Régime minceur pour le Quartier des spectacles

Trois des projets liés au Quartier des spectacles devront attendre avant de voir le jour. Aux prises avec des difficultés, notamment d'ordre financier, le promoteur de l'édifice du 2-22 Sainte-Catherine, du quadrilatère Saint-Laurent et de l'édicule du métro Saint-Laurent fait table rase et entend relancer des projets revus et corrigés.

La construction de l'édifice culturel phare du Quartier des spectacles, le 2-22 Sainte-Catherine, qui doit abriter la Vitrine culturelle, la radio communautaire CIBL, le Projet Imago, la galerie Vox et Artexte ne pourra pas débuter avant le 15 mai prochain. À l'origine, le chantier devait démarrer en octobre dernier, mais la tenue des élections municipales et la tourmente dans le secteur de la construction avaient freiné l'élan du promoteur, la Société de développement Angus (SDA). Mais le montage financier représentait le coeur du problème.

«Le coût des travaux était trop élevé pour la capacité de payer des organismes culturels. Il a fallu refaire le projet avec l'objectif de faire une économie de 1,7 million», a expliqué en entrevue au Devoir le président de la SDA, Christian Yaccarini.

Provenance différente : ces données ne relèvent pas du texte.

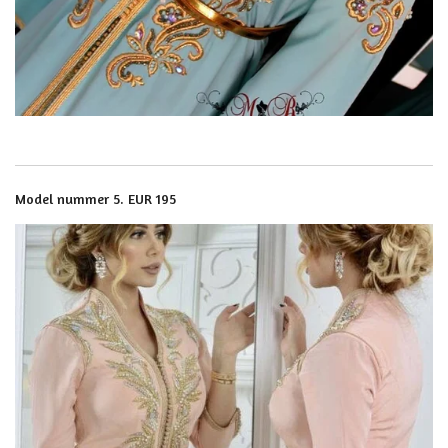
Model nummer 5. EUR 195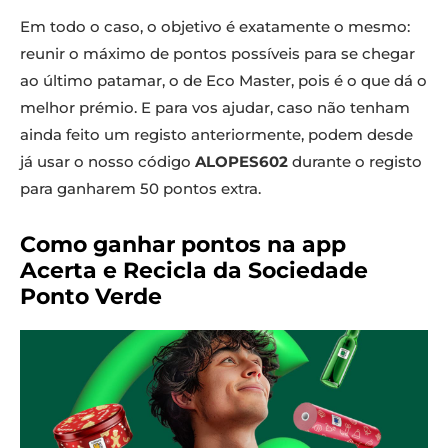
Em todo o caso, o objetivo é exatamente o mesmo:
reunir o máximo de pontos possíveis para se chegar
ao último patamar, o de Eco Master, pois é o que dá o
melhor prémio. E para vos ajudar, caso não tenham
ainda feito um registo anteriormente, podem desde
já usar o nosso código
ALOPES602
durante o registo
para ganharem 50 pontos extra.
Como ganhar pontos na app
Acerta e Recicla da Sociedade
Ponto Verde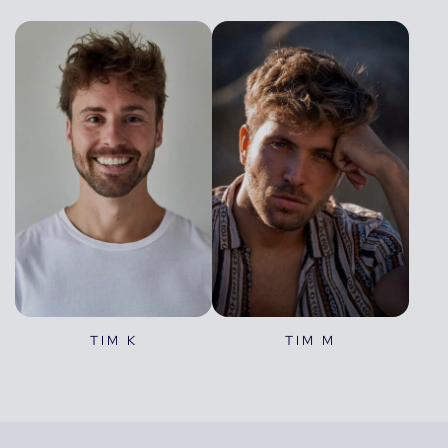
TIM K
TIM M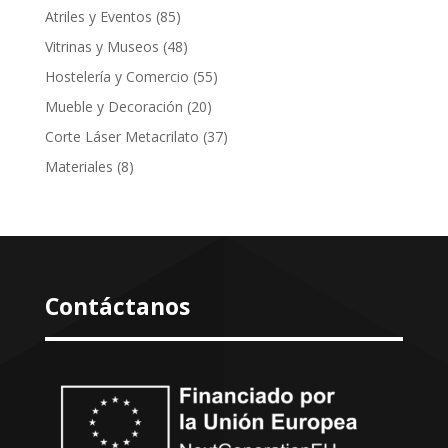
85
Atriles y Eventos
85
productos
48
Vitrinas y Museos
48
productos
55
Hostelería y Comercio
55
productos
20
Mueble y Decoración
20
productos
37
Corte Láser Metacrilato
37
productos
8
Materiales
8
productos
Contáctanos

Exit, l'immeuble de verre audacieux signé Paul Andreu. Le 2-22 comptera plutôt cinq étages faits notamment de briques, en harmonie avec l'architecture traditionnelle montréalaise. Le hall d'entrée conçu comme une place publique avec les plafonds très hauts sera ramené à des proportions moins coûteuses.

«Ce sera un geste architectural moins éclatant. On fera un bâtiment plus consensuel et plus modeste», a indiqué M. Yaccarini.

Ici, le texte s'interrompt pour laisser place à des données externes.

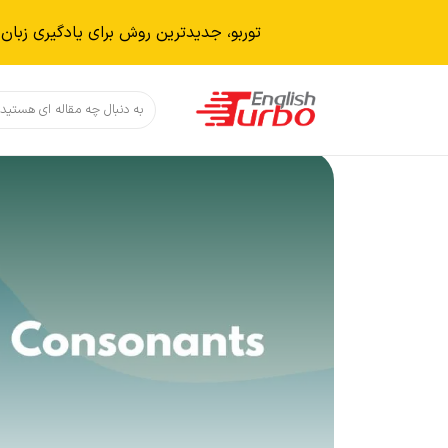
توربو، جدیدترین روش برای یادگیری زبان 
دکمه جستجو
جستجو
برای: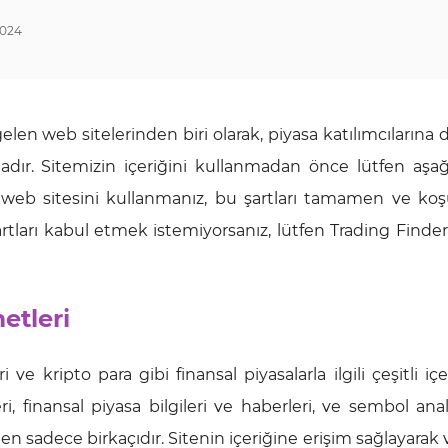
024
elen web sitelerinden biri olarak, piyasa katılımcılarına
adır. Sitemizin içeriğini kullanmadan önce lütfen aşağ
u web sitesini kullanmanız, bu şartları tamamen ve koş
şartları kabul etmek istemiyorsanız, lütfen Trading Find
etleri
ve kripto para gibi finansal piyasalarla ilgili çeşitli içe
 finansal piyasa bilgileri ve haberleri, ve sembol anali
en sadece birkaçıdır. Sitenin içeriğine erişim sağlayarak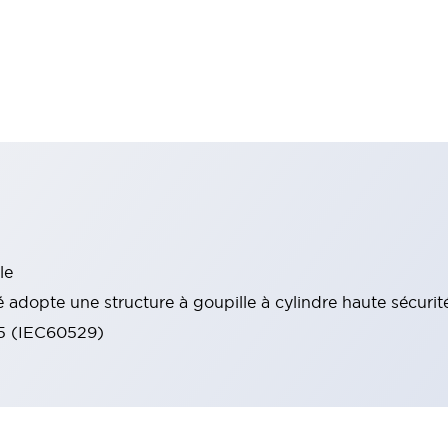
le
 adopte une structure à goupille à cylindre haute sécurit
65 (IEC60529)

Le projet devra être soumis de nouveau à l'approbation de l'arrondissement de Ville-Marie, mais M. Yaccarini assure d'ores et déjà qu'il respectera en tout point le règlement d'urbanisme. Il n'est pas question de porter flanc aux nombreuses critiques des derniers mois et surtout, de retarder davantage l'arrivée des grues. Pour l'instant, le projet est revenu à l'étape des esquisses.

Quadrilatère Saint-Laurent

Un coup de barre majeur est également prévu du côté du quadrilatère Saint-Laurent. Le projet sera réduit des deux tiers. Ainsi, d'un projet de 300 000 pieds carrés, le quadrilatère Saint-Laurent ne comptera plus que 100 000 pieds carrés. Les investissements suivent la même pente, passant de 170 millions à environ 60 millions.

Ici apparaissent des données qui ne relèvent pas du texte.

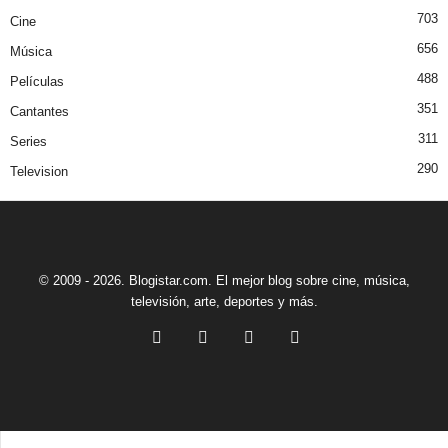
703
Cine
656
Música
488
Películas
351
Cantantes
311
Series
290
Television
© 2009 - 2026. Blogistar.com. El mejor blog sobre cine, música,
televisión, arte, deportes y más.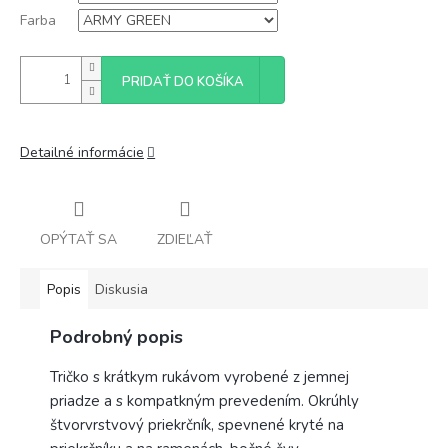
Farba
PRIDAŤ DO KOŠÍKA
Detailné informácie
OPÝTAŤ SA
ZDIEĽAŤ
Popis
Diskusia
Podrobný popis
Tričko s krátkym rukávom vyrobené z jemnej
priadze a s kompatkným prevedením. Okrúhly
štvorvrstvový priekrčník, spevnené kryté na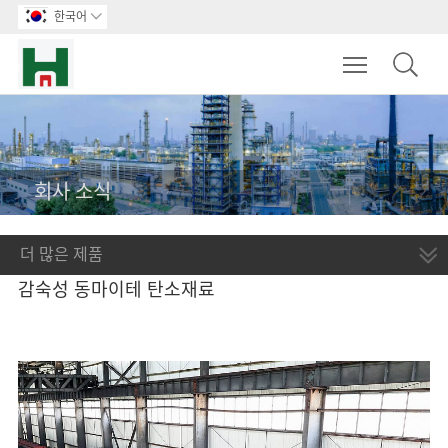
한국어

Toggle main m
회사 소식
더 많은 제품
감숙성 동마이테 탄소재료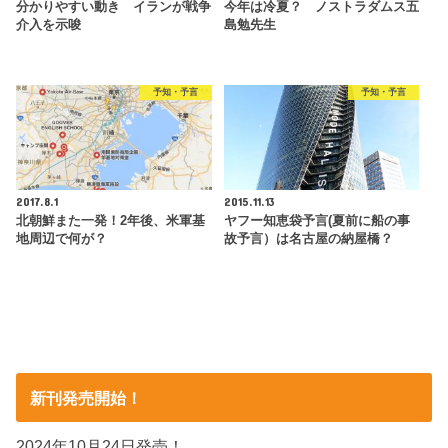
分かりやすい動き イランが戦争
今年は冷夏？ ノストラダムス五
介入を示唆
島勉先生
予知・予言
予知・予言
2017.8.1
2015.11.13
北朝鮮また一発！2年後、米軍基
ヤフー知恵袋予言(夏前に船の事
地周辺で何が？
故予言）は名古屋の納屋橋？
新刊発売開始！
2024年10月24日発売！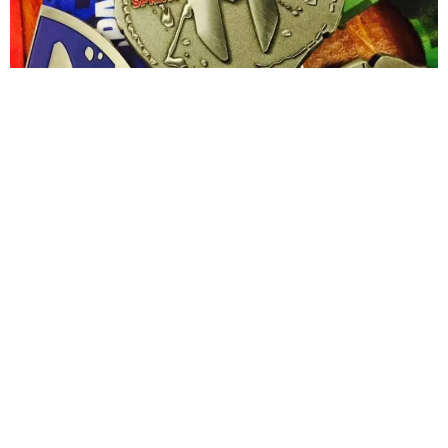
Sèb Desbenoit
5 Novembre 2016
Spartan Race
a révélé, vendredi 4 novembre, les médailles
qui seront remises aux participants lors de la saison 2017.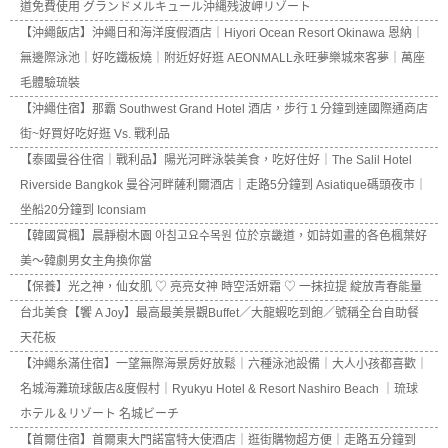
道免費使用 グランドメルキュール沖縄残波岬リゾート
【沖繩飯店】沖繩日和海洋度假酒店｜Hiyori Ocean Resort Okinawa 恩納｜
無邊際泳池｜好吃鐵板燒｜附近好好逛 AEONMALL永旺夢樂城來客夢｜萬座
毛體驗琉裝
【沖繩住宿】那霸 Southwest Grand Hotel 酒店，步行１分鐘到達國際通商店
街~好買好吃好逛 Vs. 戰利品
【泰國曼谷住宿｜戰利品】陽光河畔泳裝美食，吃好住好｜The Salil Hotel
Riverside Bangkok 曼谷河畔薩利爾酒店｜走路5分鐘到 Asiatique碼頭夜市｜
坐船20分鐘到 Iconsiam
【韓國賞楓】晨靜樹木園 아침고요수목원 位於京畿道，如詩如畫的各色楓葉好
美～韓劇男女主角換你當
【保養】光之神，仙女肌 ♡ 亮亮女神 時空活妍霜 ♡ 一抹拉提 綻放青春能量
台北美食【饗 A Joy】最高最美景觀Buffet／大龍蝦吃到飽／號稱全台自助餐
天花板
【沖繩糸滿住宿】一望無際海景房好放鬆｜六種泳池設備｜大人小孩都喜歡｜
名城海灘琉球飯店&度假村｜Ryukyu Hotel & Resort Nashiro Beach ｜琉球
ホテル＆リゾート 名城ビーチ
【首爾住宿】首爾東大門諾富特大使酒店｜逛街購物超方便｜走路五分鐘到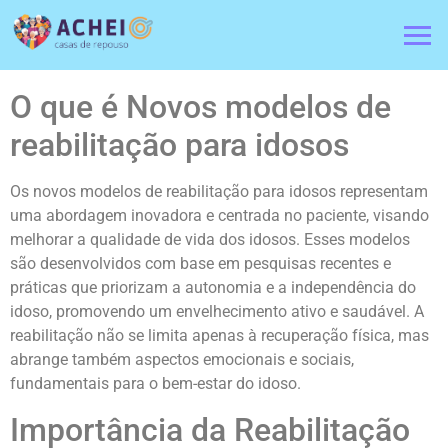
O que é Novos modelos de
reabilitação para idosos
Os novos modelos de reabilitação para idosos representam
uma abordagem inovadora e centrada no paciente, visando
melhorar a qualidade de vida dos idosos. Esses modelos
são desenvolvidos com base em pesquisas recentes e
práticas que priorizam a autonomia e a independência do
idoso, promovendo um envelhecimento ativo e saudável. A
reabilitação não se limita apenas à recuperação física, mas
abrange também aspectos emocionais e sociais,
fundamentais para o bem-estar do idoso.
Importância da Reabilitação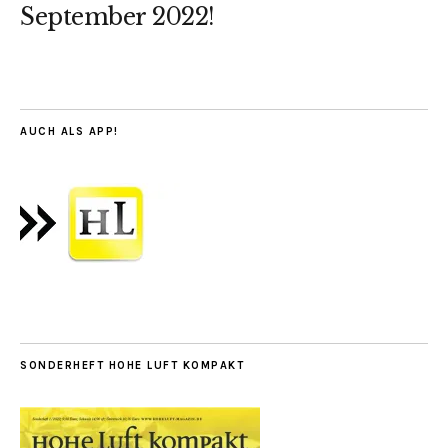
September 2022!
AUCH ALS APP!
SONDERHEFT HOHE LUFT KOMPAKT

Hydro-Québec demeure le principal locataire du projet, mais il n'est plus question d'une tour de 15 étages pour y déménager ses quelque 1300 employés, qui logent actuellement à la place Dupuis. L'édifice ne dépassera pas son voisin patrimonial, le Monument-National.

«On n'est pas capable de livrer le bâtiment pour 2012 parce qu'on n'a pas réussi à acquérir le Cléopâtre. Ça n'a rien à voir avec une défection d'Hydro-Québec», a soutenu le président de la SDA.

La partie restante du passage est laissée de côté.